What to work on
Every line in the records below that holds the word "Image" is to be copied.

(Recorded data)
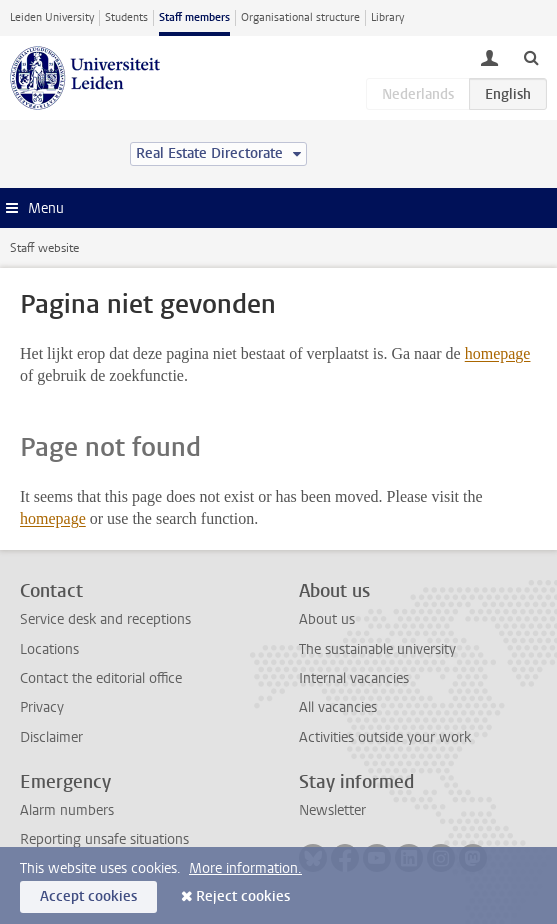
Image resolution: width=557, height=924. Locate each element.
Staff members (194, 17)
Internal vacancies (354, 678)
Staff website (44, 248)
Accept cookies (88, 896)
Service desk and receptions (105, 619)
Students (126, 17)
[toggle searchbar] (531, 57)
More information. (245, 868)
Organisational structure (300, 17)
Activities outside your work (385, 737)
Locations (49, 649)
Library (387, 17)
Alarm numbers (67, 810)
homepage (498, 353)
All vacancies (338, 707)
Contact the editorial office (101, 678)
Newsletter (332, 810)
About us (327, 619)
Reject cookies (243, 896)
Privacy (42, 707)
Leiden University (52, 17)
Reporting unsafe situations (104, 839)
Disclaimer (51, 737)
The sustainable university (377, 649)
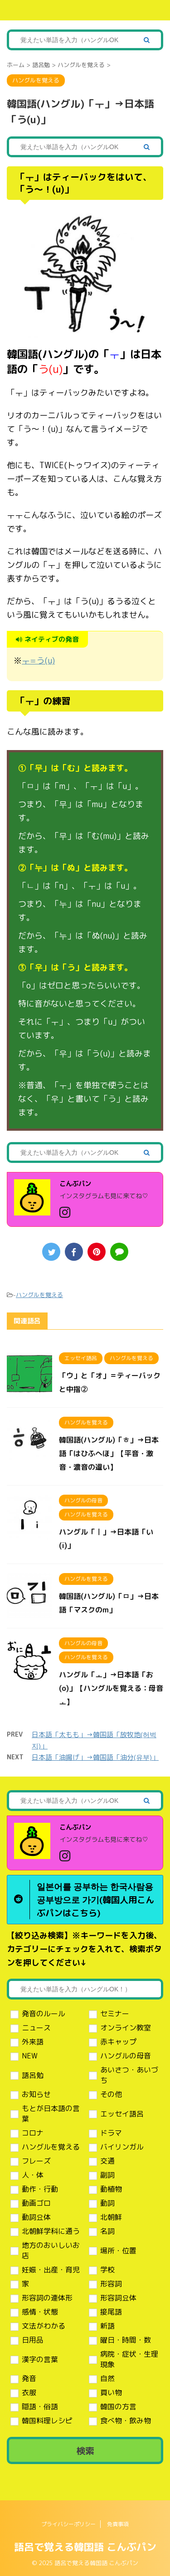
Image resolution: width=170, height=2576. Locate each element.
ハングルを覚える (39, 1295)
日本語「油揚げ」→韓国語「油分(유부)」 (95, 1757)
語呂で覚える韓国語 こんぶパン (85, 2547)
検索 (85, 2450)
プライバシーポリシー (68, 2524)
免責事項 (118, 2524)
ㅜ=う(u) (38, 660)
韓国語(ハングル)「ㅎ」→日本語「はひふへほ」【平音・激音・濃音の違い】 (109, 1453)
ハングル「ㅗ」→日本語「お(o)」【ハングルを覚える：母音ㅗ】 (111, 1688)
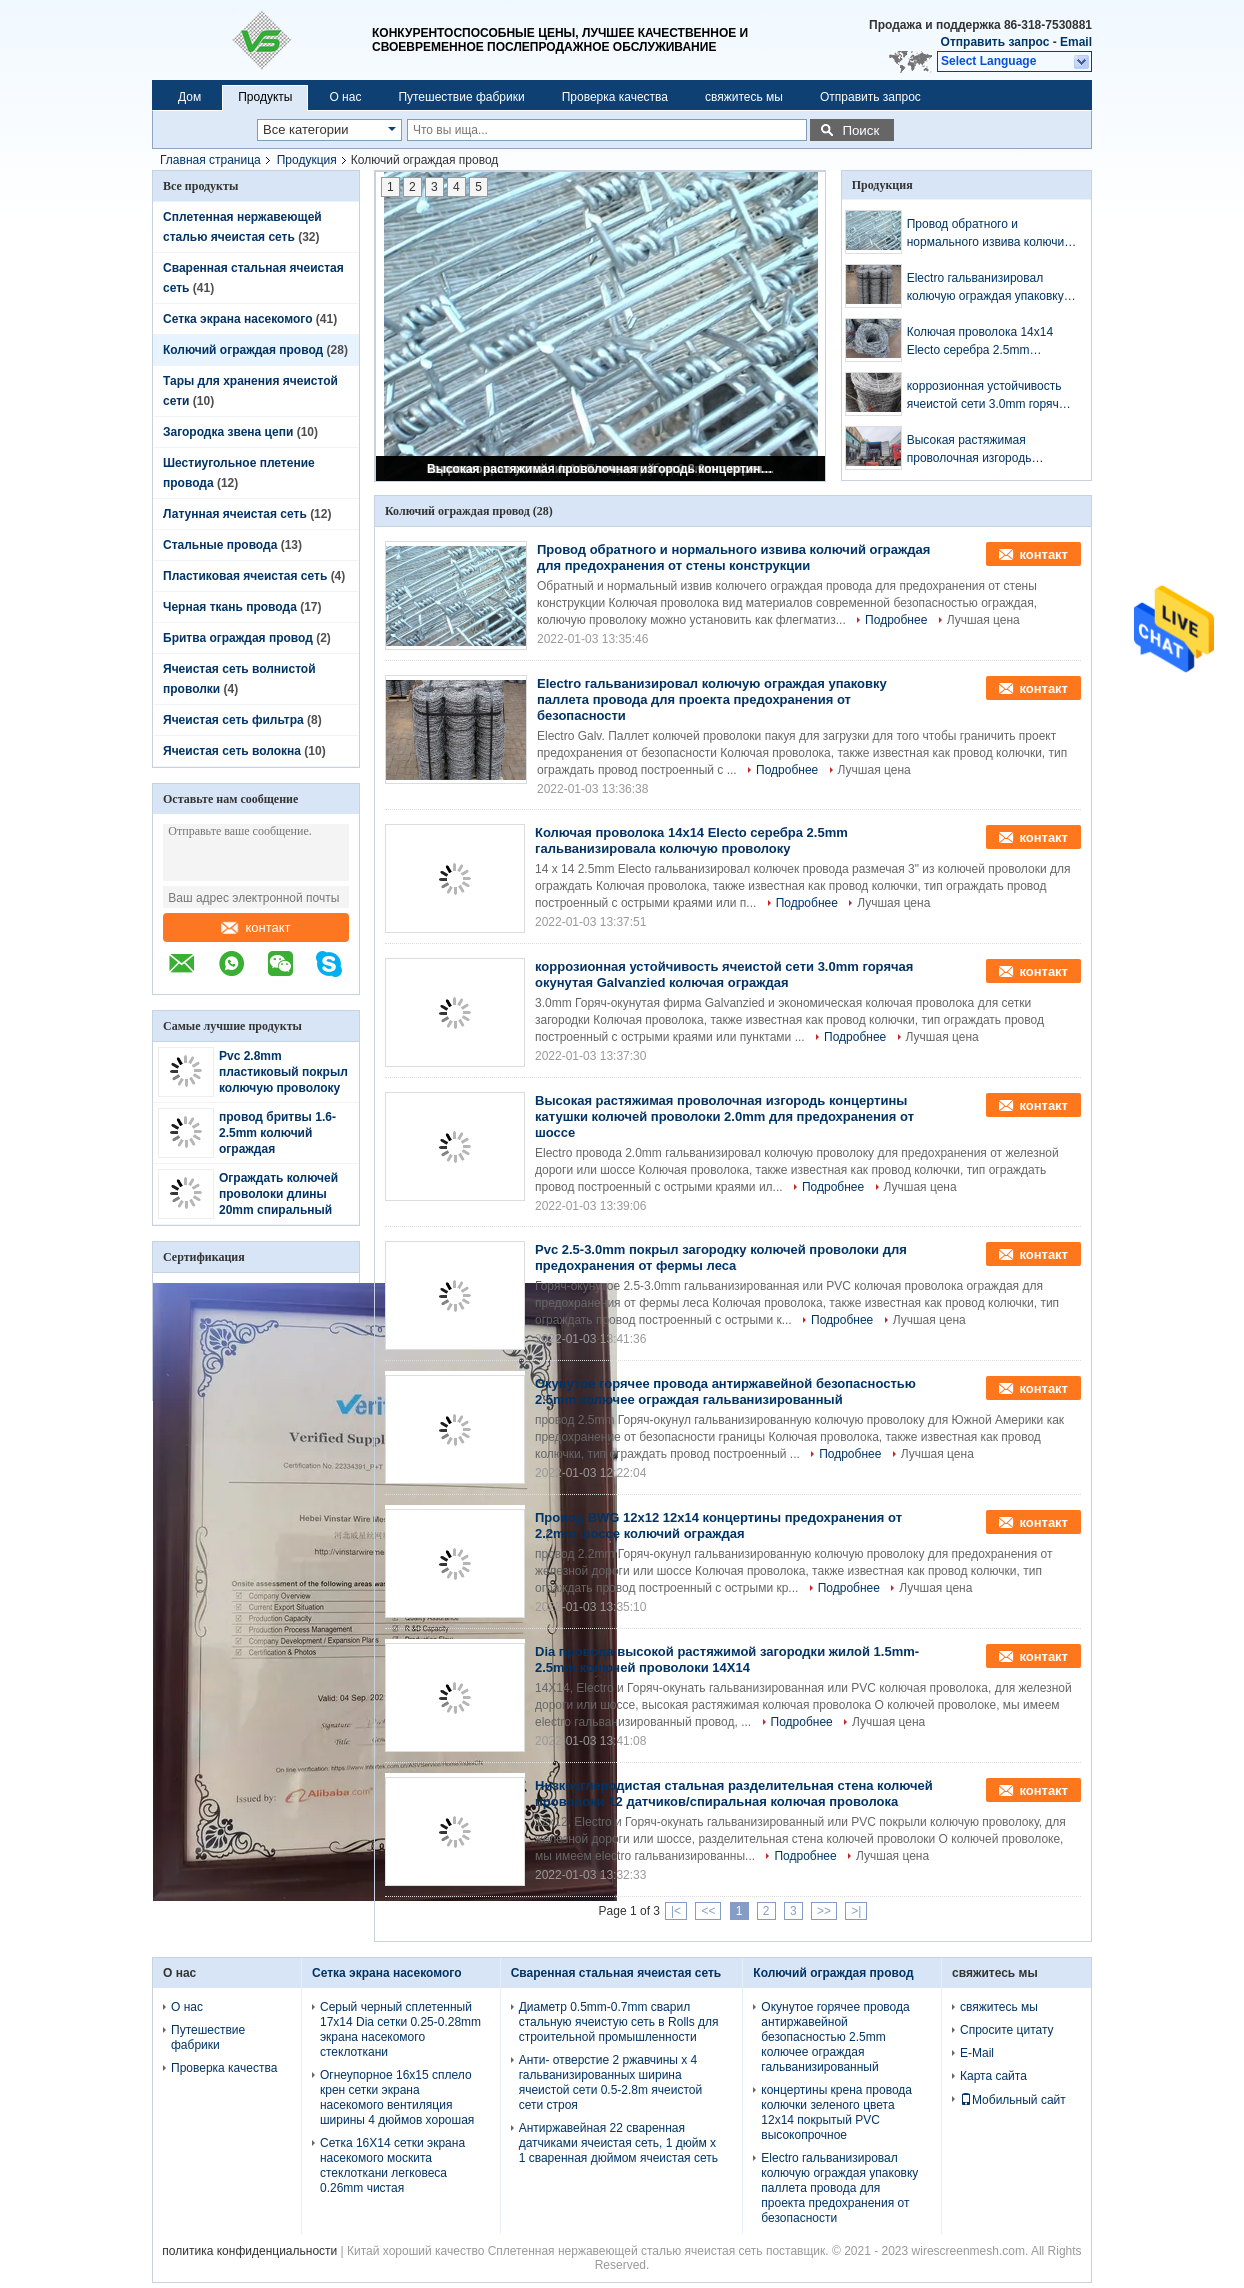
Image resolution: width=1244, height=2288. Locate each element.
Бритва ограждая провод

==

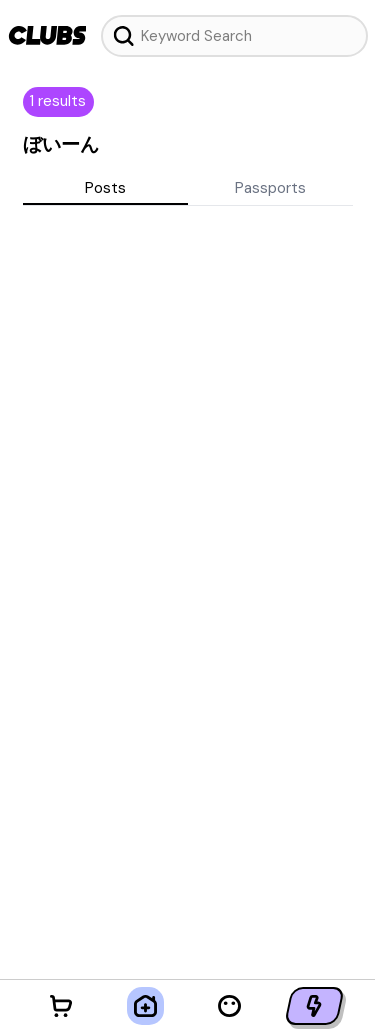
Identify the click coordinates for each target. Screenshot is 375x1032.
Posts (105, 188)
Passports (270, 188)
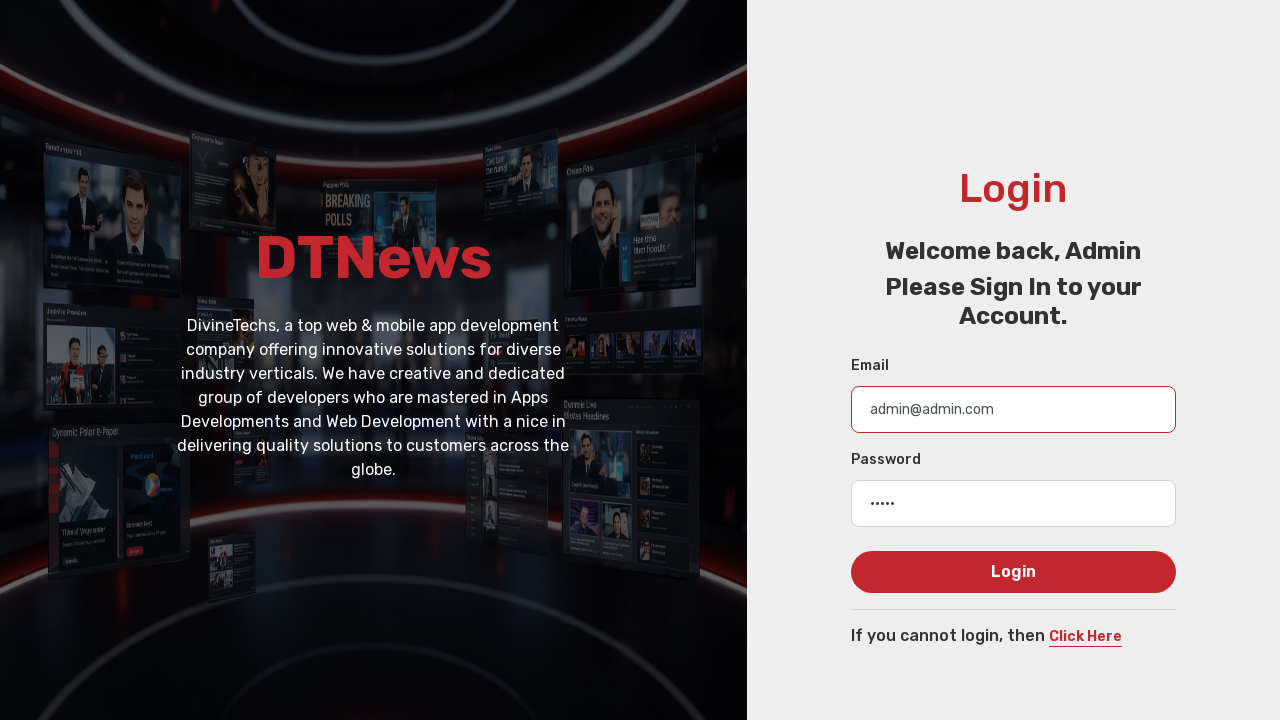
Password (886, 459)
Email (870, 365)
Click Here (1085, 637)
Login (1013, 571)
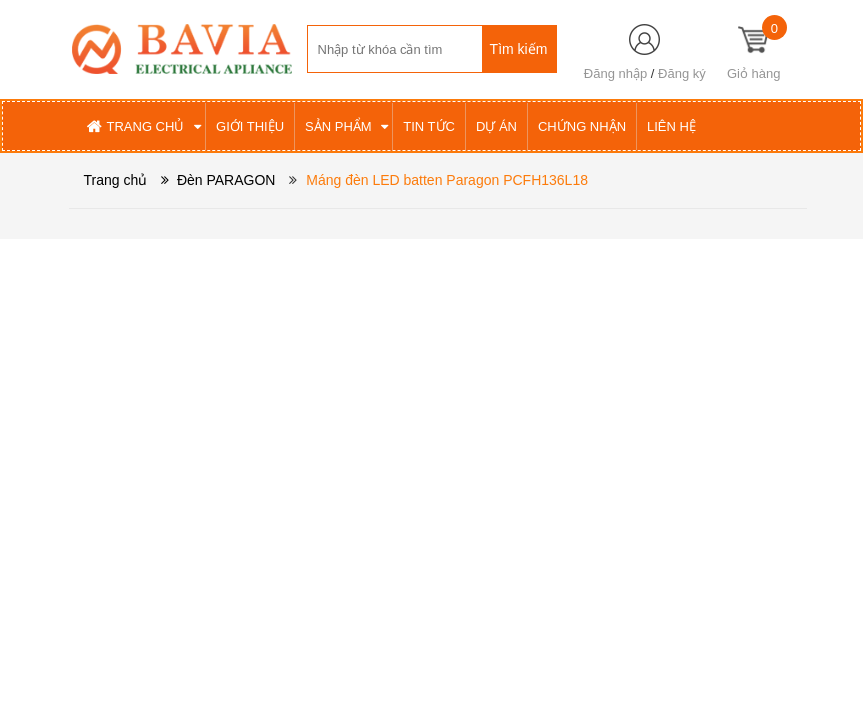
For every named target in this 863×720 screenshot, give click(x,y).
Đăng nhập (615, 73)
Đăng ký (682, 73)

Response to this task
Image resolution: width=557, height=924. Locate each element.
Image resolution: width=170, height=2576. Locate each element.
Image resolution: width=1244, height=2288. Locate each element.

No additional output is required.